What you need to do - Word for word, transcribe all the entries shown below.

[Stored data]
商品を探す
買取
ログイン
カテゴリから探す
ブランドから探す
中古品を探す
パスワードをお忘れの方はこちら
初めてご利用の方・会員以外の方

Written solution -
商品を探す
買取
ログイン
カテゴリから探す
ブランドから探す
中古品を探す
パスワードをお忘れの方はこちら
初めてご利用の方・会員以外の方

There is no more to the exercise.